Good day folks, and thank you to Gary (Oh My!) for your assistance.
This topic is a follow on to handle a different machine in the same group.
This concerns the Windows Server 2008R2 machine (yes, I know, old).
All servers and workstations use WebRoot for anti-virus. All workstations on site are Windows 10, with one exception (the user had dallied for a long time on upgrading).
About 10 days ago, that one non-Windows 10 machine, which still runs Windows 7 machine was accidently left exposed on the RDP port to the Internet. The user returned to find “SYSMAIN” logged in remotely.
This machine was immediately turned off, and removed from the network.
We performed an immediate scan of all physical and virtual servers, and did remove a malware application agentNNNN.exe (this was flagged in WebRoot). From there, systems were rebooted and rescanned, all clean.
We obviously kept a close eye on things.
Exactly 7 days later, on the main AD server, Webroot found an infection. I will be honest and say I cannot recall the name of the file it found, but I was able to link it to a Crypto Locker malware variant.
We scanned all servers (physical and virtual) again, and they came back clean after removing the file Webroot had located.
We suspected a time-bomb, so wanted to dig further into where this may be hidden, and make sure we neutralised it.
We downloaded and ran the Sophos Anti Rootkit tool, and it came back clean
We downloaded and ran the MalWare Bytes Anti Rootkit tool, and it came back clean.

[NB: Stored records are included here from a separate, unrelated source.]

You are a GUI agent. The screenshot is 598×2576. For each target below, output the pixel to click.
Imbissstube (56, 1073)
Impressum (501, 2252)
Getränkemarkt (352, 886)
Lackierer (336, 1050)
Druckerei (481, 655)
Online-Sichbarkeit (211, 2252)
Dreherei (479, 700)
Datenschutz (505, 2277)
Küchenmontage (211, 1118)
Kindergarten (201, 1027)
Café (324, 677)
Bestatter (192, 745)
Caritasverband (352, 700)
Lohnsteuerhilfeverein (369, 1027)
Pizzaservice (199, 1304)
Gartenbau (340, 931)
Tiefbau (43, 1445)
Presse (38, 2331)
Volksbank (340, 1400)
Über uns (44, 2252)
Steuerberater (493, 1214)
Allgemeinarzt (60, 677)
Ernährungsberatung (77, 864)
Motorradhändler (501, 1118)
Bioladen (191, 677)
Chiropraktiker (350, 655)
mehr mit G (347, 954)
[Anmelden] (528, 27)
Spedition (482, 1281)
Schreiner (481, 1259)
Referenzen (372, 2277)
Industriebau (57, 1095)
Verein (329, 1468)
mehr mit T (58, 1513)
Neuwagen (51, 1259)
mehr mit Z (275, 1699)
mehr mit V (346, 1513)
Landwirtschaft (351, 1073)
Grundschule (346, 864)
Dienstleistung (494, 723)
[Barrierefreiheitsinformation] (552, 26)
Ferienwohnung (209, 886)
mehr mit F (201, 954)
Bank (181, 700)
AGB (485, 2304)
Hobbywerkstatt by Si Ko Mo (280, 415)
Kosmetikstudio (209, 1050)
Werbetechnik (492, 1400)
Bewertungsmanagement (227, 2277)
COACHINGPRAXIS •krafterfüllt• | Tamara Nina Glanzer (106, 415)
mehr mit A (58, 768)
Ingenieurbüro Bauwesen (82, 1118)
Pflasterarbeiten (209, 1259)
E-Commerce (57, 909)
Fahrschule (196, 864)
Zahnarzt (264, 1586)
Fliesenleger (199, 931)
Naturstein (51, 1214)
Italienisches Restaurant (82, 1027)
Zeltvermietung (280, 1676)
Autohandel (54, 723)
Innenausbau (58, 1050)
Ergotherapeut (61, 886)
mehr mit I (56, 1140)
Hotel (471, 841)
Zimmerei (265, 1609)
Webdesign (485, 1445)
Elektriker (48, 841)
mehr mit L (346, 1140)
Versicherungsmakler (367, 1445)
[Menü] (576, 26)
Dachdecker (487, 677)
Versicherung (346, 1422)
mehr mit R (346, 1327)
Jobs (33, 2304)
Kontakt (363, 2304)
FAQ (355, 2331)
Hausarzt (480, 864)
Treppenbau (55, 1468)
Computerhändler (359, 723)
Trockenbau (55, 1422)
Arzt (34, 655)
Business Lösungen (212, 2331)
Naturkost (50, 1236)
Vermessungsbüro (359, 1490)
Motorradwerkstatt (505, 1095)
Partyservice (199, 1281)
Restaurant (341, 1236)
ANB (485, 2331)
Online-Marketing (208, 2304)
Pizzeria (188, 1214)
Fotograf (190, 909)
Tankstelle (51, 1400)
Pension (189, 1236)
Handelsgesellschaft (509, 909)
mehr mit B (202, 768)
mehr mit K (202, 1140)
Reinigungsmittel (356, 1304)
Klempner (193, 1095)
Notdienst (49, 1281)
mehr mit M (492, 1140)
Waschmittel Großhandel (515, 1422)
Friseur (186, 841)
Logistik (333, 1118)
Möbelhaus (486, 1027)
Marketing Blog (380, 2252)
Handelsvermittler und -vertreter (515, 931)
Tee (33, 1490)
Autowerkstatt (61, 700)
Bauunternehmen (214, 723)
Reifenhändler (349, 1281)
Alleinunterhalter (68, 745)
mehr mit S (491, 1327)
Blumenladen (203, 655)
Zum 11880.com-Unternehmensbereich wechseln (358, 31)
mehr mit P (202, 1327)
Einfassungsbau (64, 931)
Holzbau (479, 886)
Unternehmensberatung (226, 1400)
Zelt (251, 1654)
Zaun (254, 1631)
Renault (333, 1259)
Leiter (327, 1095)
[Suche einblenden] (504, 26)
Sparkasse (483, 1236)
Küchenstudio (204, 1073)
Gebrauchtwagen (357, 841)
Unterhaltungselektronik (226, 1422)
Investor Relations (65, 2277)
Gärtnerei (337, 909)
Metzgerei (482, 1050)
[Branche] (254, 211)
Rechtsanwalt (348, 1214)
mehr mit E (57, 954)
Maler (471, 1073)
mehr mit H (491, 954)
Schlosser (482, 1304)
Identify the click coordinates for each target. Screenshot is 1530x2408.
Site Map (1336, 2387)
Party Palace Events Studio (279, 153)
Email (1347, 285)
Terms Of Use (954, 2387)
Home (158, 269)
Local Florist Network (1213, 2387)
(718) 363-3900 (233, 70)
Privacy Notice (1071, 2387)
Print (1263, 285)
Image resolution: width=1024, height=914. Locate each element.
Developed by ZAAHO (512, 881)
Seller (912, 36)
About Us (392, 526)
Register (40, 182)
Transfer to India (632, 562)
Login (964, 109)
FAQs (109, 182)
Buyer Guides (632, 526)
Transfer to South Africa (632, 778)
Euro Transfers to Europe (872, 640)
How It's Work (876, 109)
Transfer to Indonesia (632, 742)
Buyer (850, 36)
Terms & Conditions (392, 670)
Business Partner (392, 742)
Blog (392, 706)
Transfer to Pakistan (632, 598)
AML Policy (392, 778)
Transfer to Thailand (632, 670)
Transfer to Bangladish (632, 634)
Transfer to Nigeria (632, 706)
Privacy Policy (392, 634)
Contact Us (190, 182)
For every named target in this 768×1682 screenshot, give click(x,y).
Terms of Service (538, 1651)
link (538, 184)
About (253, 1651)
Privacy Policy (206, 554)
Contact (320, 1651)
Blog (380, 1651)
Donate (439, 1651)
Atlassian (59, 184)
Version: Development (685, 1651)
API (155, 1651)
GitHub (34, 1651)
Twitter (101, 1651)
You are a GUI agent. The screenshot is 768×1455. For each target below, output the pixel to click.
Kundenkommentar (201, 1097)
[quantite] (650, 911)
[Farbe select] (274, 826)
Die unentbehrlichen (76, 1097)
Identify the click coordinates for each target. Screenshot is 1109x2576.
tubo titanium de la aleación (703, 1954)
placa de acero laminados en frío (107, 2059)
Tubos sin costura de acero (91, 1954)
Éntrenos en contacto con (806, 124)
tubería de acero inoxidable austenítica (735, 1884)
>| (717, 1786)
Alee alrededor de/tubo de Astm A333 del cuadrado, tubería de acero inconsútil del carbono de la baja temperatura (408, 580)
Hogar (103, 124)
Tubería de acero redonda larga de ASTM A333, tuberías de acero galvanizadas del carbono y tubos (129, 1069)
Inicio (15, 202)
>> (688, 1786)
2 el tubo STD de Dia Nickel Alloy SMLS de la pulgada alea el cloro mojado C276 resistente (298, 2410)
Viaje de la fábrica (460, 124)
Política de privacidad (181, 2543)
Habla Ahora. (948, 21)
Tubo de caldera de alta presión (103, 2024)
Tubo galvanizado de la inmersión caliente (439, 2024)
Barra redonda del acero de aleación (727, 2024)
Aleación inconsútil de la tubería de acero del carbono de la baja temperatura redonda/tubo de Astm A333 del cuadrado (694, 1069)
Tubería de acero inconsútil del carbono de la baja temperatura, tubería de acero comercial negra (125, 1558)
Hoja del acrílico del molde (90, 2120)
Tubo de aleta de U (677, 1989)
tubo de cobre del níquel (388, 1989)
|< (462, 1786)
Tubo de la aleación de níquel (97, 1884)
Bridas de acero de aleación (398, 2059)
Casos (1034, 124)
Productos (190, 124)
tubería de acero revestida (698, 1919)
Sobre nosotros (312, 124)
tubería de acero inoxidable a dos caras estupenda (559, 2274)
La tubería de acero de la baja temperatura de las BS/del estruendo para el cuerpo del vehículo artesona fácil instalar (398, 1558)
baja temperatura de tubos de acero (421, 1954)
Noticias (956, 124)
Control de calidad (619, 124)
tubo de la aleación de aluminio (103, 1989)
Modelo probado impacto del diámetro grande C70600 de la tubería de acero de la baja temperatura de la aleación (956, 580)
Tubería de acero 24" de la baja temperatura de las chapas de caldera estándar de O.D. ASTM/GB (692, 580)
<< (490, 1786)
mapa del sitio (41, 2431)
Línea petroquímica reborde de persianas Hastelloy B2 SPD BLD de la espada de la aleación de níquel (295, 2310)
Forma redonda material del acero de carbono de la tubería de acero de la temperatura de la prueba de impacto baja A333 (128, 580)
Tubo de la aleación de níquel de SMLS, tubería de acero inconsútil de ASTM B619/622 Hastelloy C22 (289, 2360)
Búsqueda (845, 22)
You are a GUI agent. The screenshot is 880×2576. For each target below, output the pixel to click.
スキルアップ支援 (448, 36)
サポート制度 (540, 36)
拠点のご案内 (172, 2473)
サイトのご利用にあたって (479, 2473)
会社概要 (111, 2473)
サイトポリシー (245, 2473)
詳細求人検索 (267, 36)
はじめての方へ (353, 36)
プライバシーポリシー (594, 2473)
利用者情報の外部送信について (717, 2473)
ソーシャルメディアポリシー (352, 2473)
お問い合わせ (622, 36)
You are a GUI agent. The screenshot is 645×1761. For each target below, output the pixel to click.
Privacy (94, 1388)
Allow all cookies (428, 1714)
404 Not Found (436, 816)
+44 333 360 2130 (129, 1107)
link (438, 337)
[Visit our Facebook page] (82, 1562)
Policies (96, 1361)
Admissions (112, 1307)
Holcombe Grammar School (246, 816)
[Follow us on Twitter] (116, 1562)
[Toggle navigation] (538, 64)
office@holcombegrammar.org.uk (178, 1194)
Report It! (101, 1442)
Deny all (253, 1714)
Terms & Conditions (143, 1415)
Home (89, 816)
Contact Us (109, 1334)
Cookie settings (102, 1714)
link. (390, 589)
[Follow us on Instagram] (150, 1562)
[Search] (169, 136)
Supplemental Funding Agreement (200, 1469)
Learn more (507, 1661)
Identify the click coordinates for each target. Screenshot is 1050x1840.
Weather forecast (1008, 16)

We performed a DISM /ONLINE /CLEANUP-IMAGE /CHECKHEALTH then SCANHEALTH then RESTOREHEALTH then SFC/ SCANNOW. No errors or corruptions were detected.
We sat back and monitored again.
Today (11 days after initial issue), the Exchange and Active Directory virtual machines both logged a suspicious event:
* Event Time: 26 Jun 2021 13:04:18
* Source: MsiInstaller
* Event Log: Application
* Type: Error
* Event ID: 11310
* Event User: <DOMAIN>Administrator
* Product: fakemsi — Error 1310. Error writing to file: C:UsersAdministratorAppDataLocalfakemsifoo.txt. System error 0. Verify that you have access to that directory.
A quick check revealed this to be something potentially nefarious, so we again did a complete scan using Webroot, Sophos, MalWareBytes and the DISM/SFC from above.
The 2008R2 server repaired some files with the SFC /SCANNOW (It can’t run a DISM, it’s not a tool for Server 2008 apparently). I have the CBS.LOG from this.
All came back clean again.
Given the age of this machine, I’d like to make sure it’s clean, and not the source of compromise or infection
Edited by Midnight_Man, 14 July 2021 – 09:03 PM.